Here in spokane, Washington, USA we had a snowy day, about 10 inches. I setup a bird feeder last spring, and am trying to keep the big flock of birds that feed there well fed this winter. I put a bucket heater in the fountain so they have fresh water, it has been down to -15 F this winter, and it keeps on running.

Here is a finch enjoying lunch this afternoon. They do keep their feathers puffed up a little to keep warm. The feeder was covered with about two dozen of them this morning. I used my 100-400mm l hand held with flash and better beamer. With the wind blowing, its not as sharp as it could be, but it was cold and blowing snow right into my lens, so I snapped off a couple and gave it up. 

Canon 1D MK III, 100-400mm L @ 400mm, 1/250 sec with flash, ISO 200.


----------



## Macadameane (Feb 11, 2011)

Needed a higher shutter speed, but we recently had a bunch or birds in the backyard in the snow also. Shot was taken by my wife through the window.
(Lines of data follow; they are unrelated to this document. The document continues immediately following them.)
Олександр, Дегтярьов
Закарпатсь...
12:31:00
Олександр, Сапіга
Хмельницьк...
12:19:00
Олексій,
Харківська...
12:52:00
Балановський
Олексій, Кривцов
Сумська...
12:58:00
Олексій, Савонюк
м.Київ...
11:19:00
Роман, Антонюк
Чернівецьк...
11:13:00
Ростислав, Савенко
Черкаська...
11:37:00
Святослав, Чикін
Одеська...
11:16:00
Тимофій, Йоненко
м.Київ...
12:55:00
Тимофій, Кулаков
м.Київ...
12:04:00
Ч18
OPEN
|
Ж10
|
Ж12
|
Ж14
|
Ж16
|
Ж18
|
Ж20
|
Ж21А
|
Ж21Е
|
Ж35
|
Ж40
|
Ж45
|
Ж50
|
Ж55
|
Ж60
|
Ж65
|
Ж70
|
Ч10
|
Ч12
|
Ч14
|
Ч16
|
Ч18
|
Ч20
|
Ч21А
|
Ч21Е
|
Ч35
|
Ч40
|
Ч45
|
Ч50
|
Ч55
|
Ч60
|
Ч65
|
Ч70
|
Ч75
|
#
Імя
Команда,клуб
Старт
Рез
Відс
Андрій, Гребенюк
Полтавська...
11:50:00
Canon 7D with EF 28-135 f/3.5-5.6 IS USM lens @ 135mm, 1/500, f/5.6, ISO 100


----------



## clyde16fields (Mar 15, 2011)

This has been captured by my friend when he went on tour to Canada.


----------



## Country Bumpkins (Mar 20, 2011)

Nice captures . That first "finch" is actually a Pine Siskin. Very well captured, I must say, also.


----------



## Admin US West (Mar 21, 2011)

Country Bumpkins said:


> Nice captures . That first "finch" is actually a Pine Siskin. Very well captured, I must say, also.
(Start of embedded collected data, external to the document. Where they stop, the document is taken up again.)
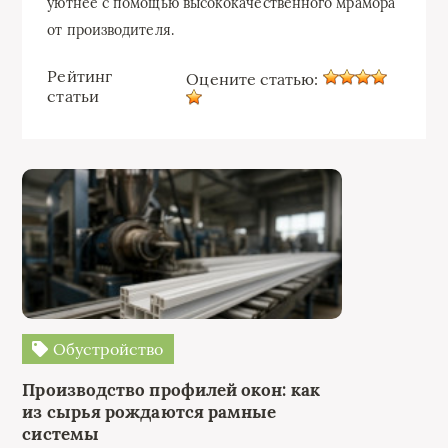
уютнее с помощью высококачественного мрамора
от производителя.
Рейтинг
Оцените статью:
статьи
Обустройство
Производство профилей окон: как
из сырья рождаются рамные
системы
Thanks for the correction. The Sinches and Siskins mix together, there can be 20 or more at a time, they are hungry early in the morning and can empty the feeder in nothing flat.


----------



## Grendel (Mar 21, 2011)

Heh, got them too. And yes, they empy a feeder w/in a day or two


----------



## jtee (Oct 20, 2011)




----------



## Kernuak (Dec 30, 2011)

Robin Throwing Mealworm by Kernuak, on Flickr


----------



## KeithR (Jan 1, 2012)

Country Bumpkins said:


> Nice captures . That first "finch" is actually a Pine Siskin. Very well captured, I must say, also.
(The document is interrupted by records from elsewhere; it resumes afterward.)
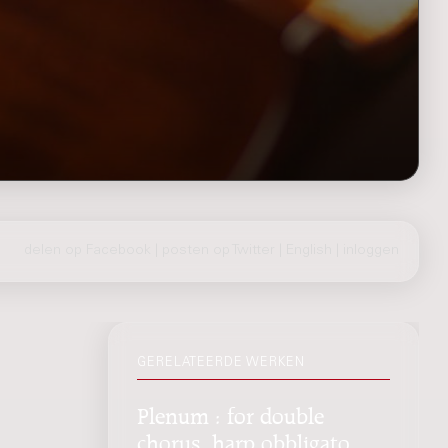
delen op Facebook
|
posten op Twitter
|
English
|
inloggen
GERELATEERDE WERKEN
Plenum : for double
chorus, harp obbligato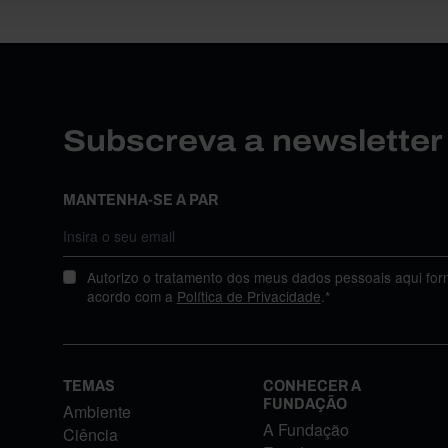
Subscreva a newslette
MANTENHA-SE A PAR
Autorizo o tratamento dos meus dados pessoais aqui for
acordo com a
Política de Privacidade
.*
TEMAS
CONHECER A
FUNDAÇÃO
Ambiente
A Fundação
Ciência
Just for clarity, Pine siskins _are_ a species of finch.


----------



## Harley (Jan 1, 2012)

Never really done any birding but this is making me want to try it out...!


----------



## KeithR (Jan 1, 2012)

Images of European Robins from a couple of Winters back - my first trip out with my then new 7D.


----------



## Harley (Jan 1, 2012)

KeithR said:


> Images of European Robins from a couple of Winters back - my first trip out with my then new 7D.


What lens is this, Keith?


----------



## KeithR (Jan 1, 2012)

100-400m, Harley - handheld at 400mm/310mm/400mm respectively.


----------



## KeithR (Jan 1, 2012)

*Not really a SNOW bird..*

But a less-than-common Winter visitor to the UK - a Whooper swan - so it counts..!






7D and 100-400mm again, handheld at 400mm.

(Remember to click on the reduced image).


----------



## Tracy Pinto (Apr 2, 2012)

jtee said:


>



I love his gaiters!


----------



## Mt Spokane Photography (Apr 2, 2012)

We actually had a inch of Snow yesterday, no April fool. It was gone a couple of hours after it ended, but miserable while it lasted, wet sloppy, and blowing.

I wanted to do some more testing of my new 5D MK III, so Larry, Curly, and Moe lined up in my Crabapple tree for me. Unfortunately, I had my 100mm L and was not going to the studio to get a telephoto, so I just did a near 100% crop.


----------